A vector store built in Go that can be used for storing and retrieving vectors by ids and for querying for K Nearest Neighbours. Saving and retrieving vectors works on a key-value principle where keys are strings and values are float arrays and it supports both in memory and on disk storage. The KNN search uses an Approximate Nearest Neighbour index that is built incrementally, so adding new objects doesn't mean it needs to be rebuilt. For now the only way to interact is throught the provided REST API.

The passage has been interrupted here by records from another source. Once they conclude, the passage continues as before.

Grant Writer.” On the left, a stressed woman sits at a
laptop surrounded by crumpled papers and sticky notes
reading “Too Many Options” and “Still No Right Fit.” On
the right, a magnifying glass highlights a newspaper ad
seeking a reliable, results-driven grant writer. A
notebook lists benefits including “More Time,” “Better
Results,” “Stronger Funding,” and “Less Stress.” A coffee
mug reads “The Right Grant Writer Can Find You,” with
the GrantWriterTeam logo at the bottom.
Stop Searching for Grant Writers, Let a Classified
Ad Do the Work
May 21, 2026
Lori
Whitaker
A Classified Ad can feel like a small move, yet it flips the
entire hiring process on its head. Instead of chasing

You will need go to build it from source. Once built you can start it in memory using ./main
and for disk you will need to provide the storage names (which will be then used as prefix for the storage files) and the dimension of the vectors that will be used, ex ./main -dim 300 -name words -persistance
To insert vectors, you need to use POST on /vectors
with a json containing vector ids as fields with their corresponding arrays ex.
{
"v1" : [0.0,1.0],
"v2" : [1.0,0.0]
}
To retrieve a vector's value by it's id you can use a GET on /vectors
with the vector id as id
query paramater.
Example for /vectors?id=v1
would be:
{
"ID":"v1",
"Array":[
0.0,
1.0
]
}
To use KNN search you can use a GET on /search
and you can specify the target with the id
query parameter and the number of results with the k
query paramater.
Here is the result of /search?k=5&id=news
on a store containing 30k word embeddings
[
{
"ID":"news",
"Distance":0
},
{
"ID":"press",
"Distance":0.9802878802581415
},
{
"ID":"media",
"Distance":1.002220129130821
},
{
"ID":"reports",
"Distance":1.0628062539955245
},
{
"ID":"reporters",
"Distance":1.0690725863443509
}
]
Alternatevely you can also use KNN on an uninserted vector by using a POST on /search
and putting the target vector in the body as a coma separated array - ex. body:[0.0,1.2,3]
While this projects can be useful, it's far from being production grade - it is still a WIP and there are a couple of bugs.